What is needed | Could you restate, exactly and with nothing added, the lines from the start of the data through the line that holds "kinh nhạy cảm.", leaving the pictures out?

Extracted records |
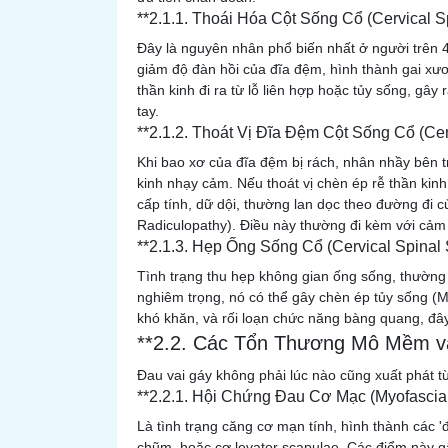
**2.1.1. Thoái Hóa Cột Sống Cổ (Cervical S
Đây là nguyên nhân phổ biến nhất ở người trên 4
giảm độ đàn hồi của đĩa đệm, hình thành gai xư
thần kinh đi ra từ lỗ liên hợp hoặc tủy sống, gây 
tay.
**2.1.2. Thoát Vị Đĩa Đệm Cột Sống Cổ (Cerv
Khi bao xơ của đĩa đệm bị rách, nhân nhầy bên tr
kinh nhạy cảm. Nếu thoát vị chèn ép rễ thần kinh
cấp tính, dữ dội, thường lan dọc theo đường đi củ
Radiculopathy). Điều này thường đi kèm với cảm 
**2.1.3. Hẹp Ống Sống Cổ (Cervical Spinal 
Tình trạng thu hẹp không gian ống sống, thường
nghiêm trọng, nó có thể gây chèn ép tủy sống (M
khó khăn, và rối loạn chức năng bàng quang, đây 
**2.2. Các Tổn Thương Mô Mềm và
Đau vai gáy không phải lúc nào cũng xuất phát t
**2.2.1. Hội Chứng Đau Cơ Mạc (Myofascia
Là tình trạng căng cơ mạn tính, hình thành các 'đ
chũm, hoặc cơ levator scapulae. Các điểm này gâ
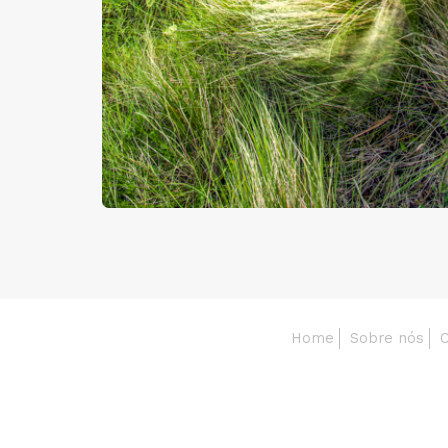
Home
Sobre nós
C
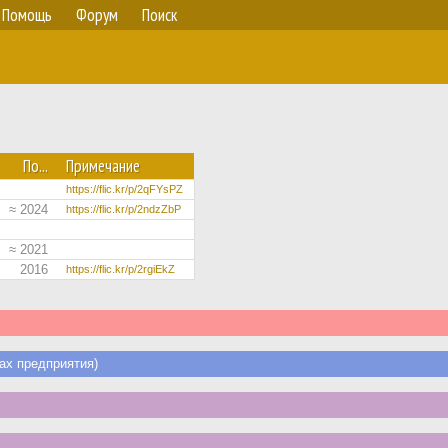
Помощь
Форум
Поиск
По...
Примечание
https://flic.kr/p/2qFYsPZ
≈ 2024
https://flic.kr/p/2ndzZbP
≈ 2021
2016
https://flic.kr/p/2rgiEkZ
х предприятия)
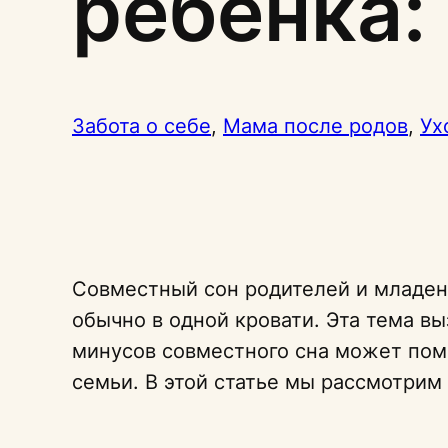
ребенка:
Забота о себе
, 
Мама после родов
, 
Ух
Совместный сон родителей и младенц
обычно в одной кровати. Эта тема в
минусов совместного сна может пом
семьи. В этой статье мы рассмотрим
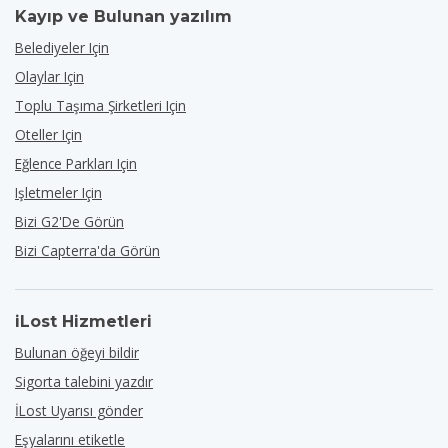
Kayıp ve Bulunan yazılım
Belediyeler Için
Olaylar Için
Toplu Taşıma Şirketleri Için
Oteller Için
Eğlence Parkları Için
Işletmeler Için
Bizi G2'de Görün
Bizi Capterra'da Görün
iLost Hizmetleri
Bulunan öğeyi bildir
Sigorta talebini yazdır
İLost Uyarısı gönder
Eşyalarını etiketle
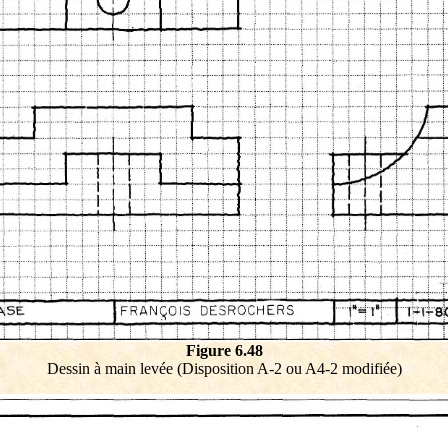
Figure 6.48
Dessin à main levée (Disposition A-2 ou A4-2 modifiée)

Solution to this problem |
**2.1.1. Thoái Hóa Cột Sống Cổ (Cervical S
Đây là nguyên nhân phổ biến nhất ở người trên 4
giảm độ đàn hồi của đĩa đệm, hình thành gai xư
thần kinh đi ra từ lỗ liên hợp hoặc tủy sống, gây 
tay.
**2.1.2. Thoát Vị Đĩa Đệm Cột Sống Cổ (Cerv
Khi bao xơ của đĩa đệm bị rách, nhân nhầy bên tr
kinh nhạy cảm. Nếu thoát vị chèn ép rễ thần kinh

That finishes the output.